The Dow Jones industrial average climbed gained as much as 61 points before falling back, and was up nine points at 13,567 just after noon EDT. Home Depot led the 30 stocks in the Dow, gaining 1.7 percent.
The Standard & Poor's 500 index added a point to 1,458.
Even more surprising than those two economic reports was the Richmond Federal Reserve's strong reading on regional manufacturing, a recent trouble spot, said Phil Orlando, chief equity strategist at Federated Investors.
"Look at that. There were three data points on the economy and we crushed them," said Phil Orlando, chief equity strategist at Federated Investors. "I checked to see if the stock market is up, and it is. All is right with the world today."

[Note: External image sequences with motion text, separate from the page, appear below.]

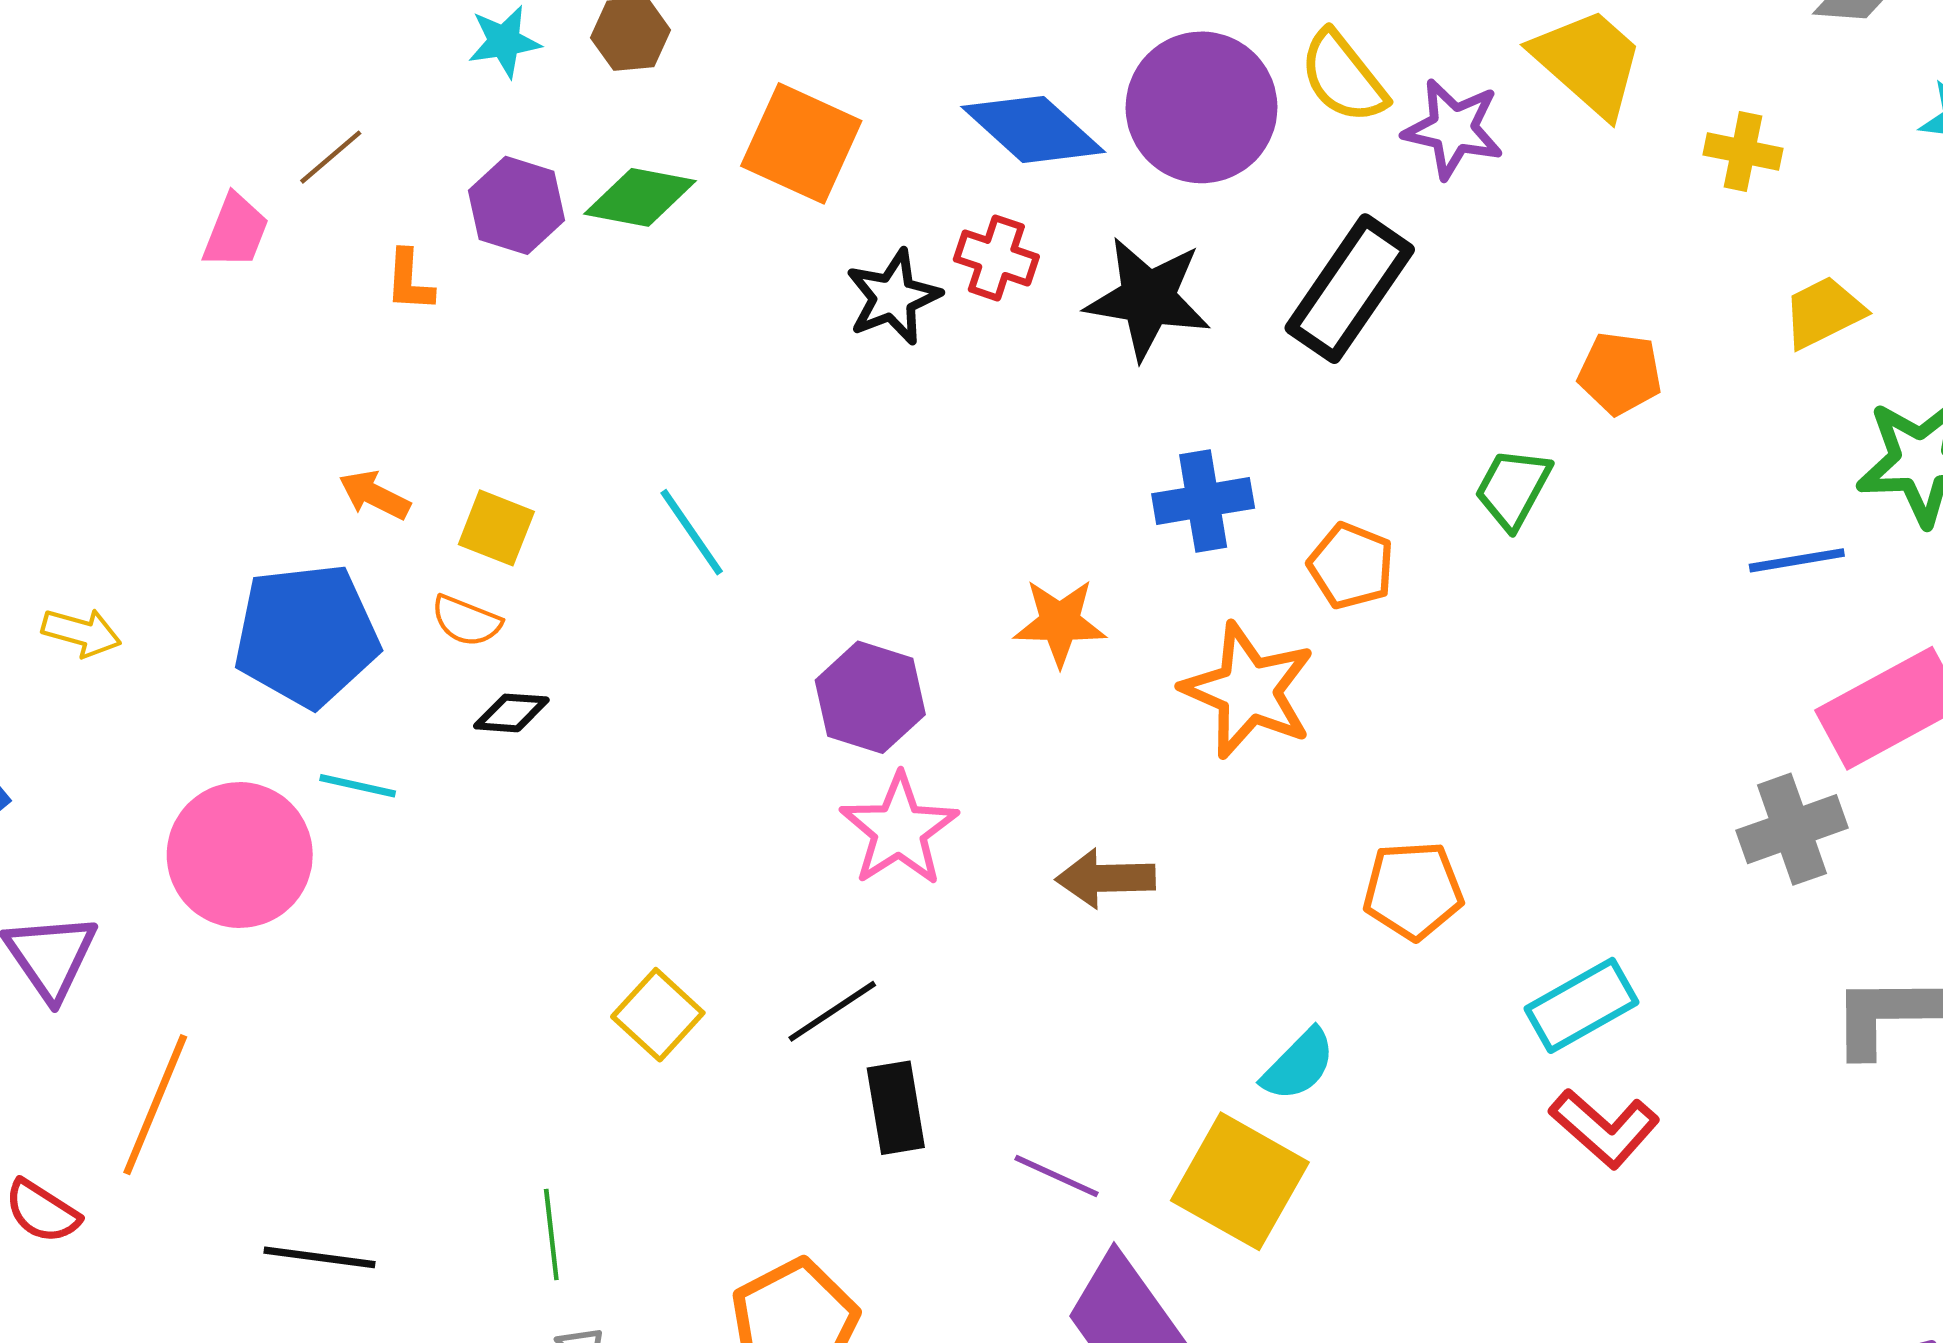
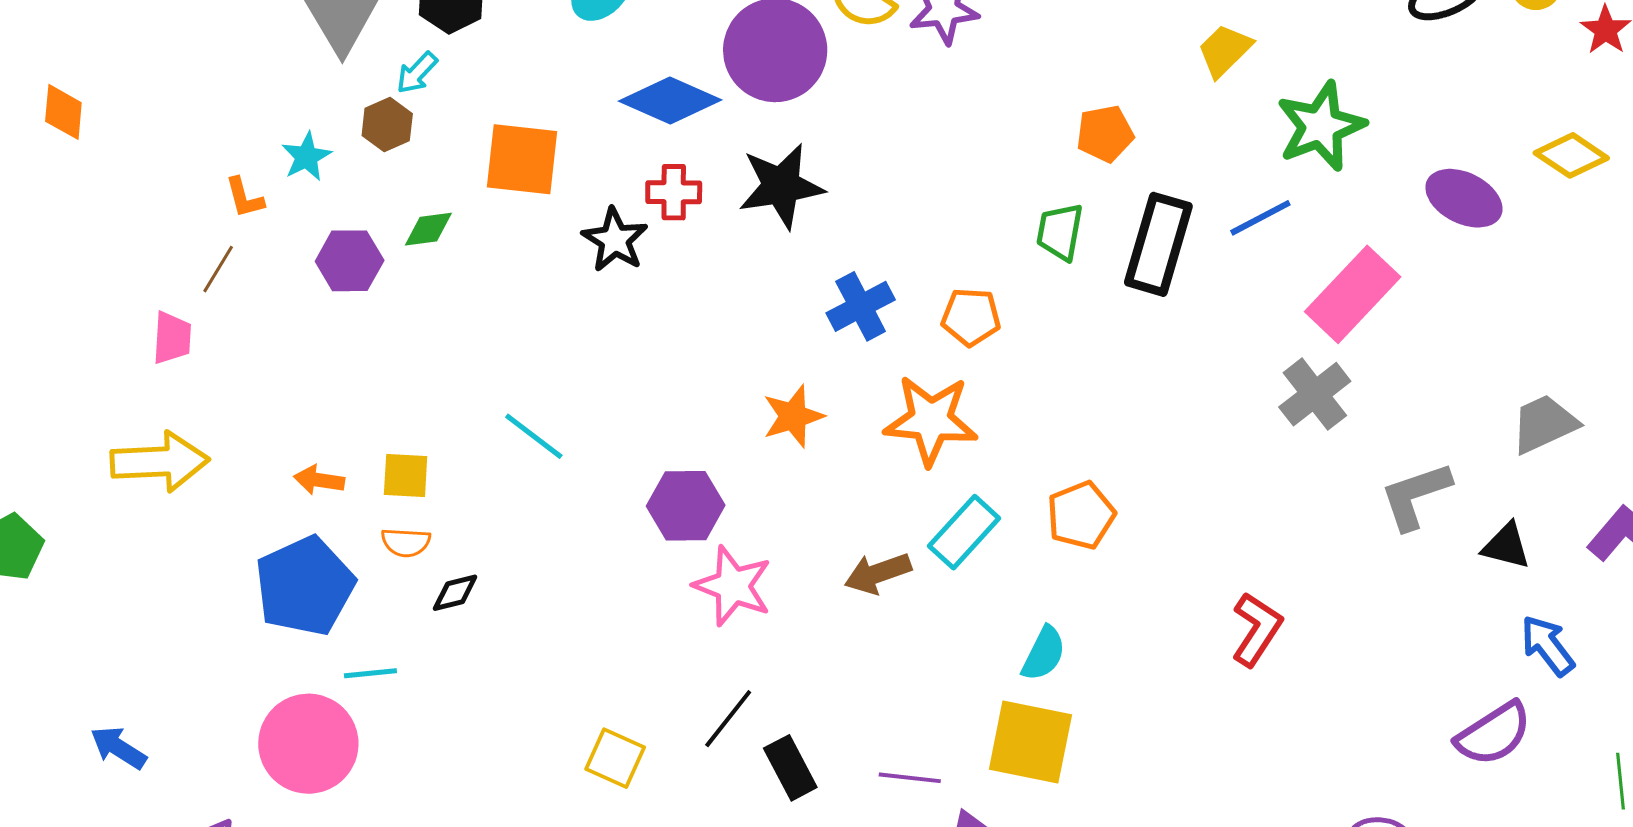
green diamond: (640, 197) -> (428, 229), size x0.7
orange L-shape: (409, 281) -> (244, 198), moved
black rectangle: (1350, 289) -> (1158, 244), moved
yellow arrow: (81, 632) -> (160, 462), moved, size x1.8
cyan rectangle: (1581, 1005) -> (964, 532), moved
red L-shape: (1604, 1128) -> (1257, 629), turned -80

The closely watched Standard & Poor's/Case Shiller index of national house prices increased 1.2 percent in July compared with the same month in 2011. Prices rose from the previous month in all 20 major cities tracked by the report for the third month in a row.
The Conference Board said its gauge of consumer confidence shot to a seven-month high in September, trumping forecasts by a large margin. People surveyed said they were more optimistic about the job market.
The Federal Reserve's manufacturing index, which surveys companies in the central Atlantic region, increased after shrinking for three months as businesses turned more optimistic. Companies said they anticipate more orders and shipments even as employment dips. The index turned positive in September after a negative reading in August.
In other trading, the Nasdaq composite index added five points to 3,166. Google's stock touched an all-time high in early trading, clearing $763.
Carnival Corp. jumped 3 percent after the cruise-ship company posted better earnings than analysts had expected Tuesday morning. Its stock rose 95 cents to $37.95.
All three major stock indexes have surged this month, buoyed by a new plan from the Federal Reserve to support the sluggish U.S. economy. Both the Dow and the S&P 500, the benchmark for most stock funds, have gained almost 4 percent.
Treasury prices were little changed ahead of the first of three bond auctions this week. The government plans on selling $35 billion in two-year notes Tuesday. The 10-year yield, the benchmark for mortgages and other loans, was trading at 1.72 percent early Tuesday.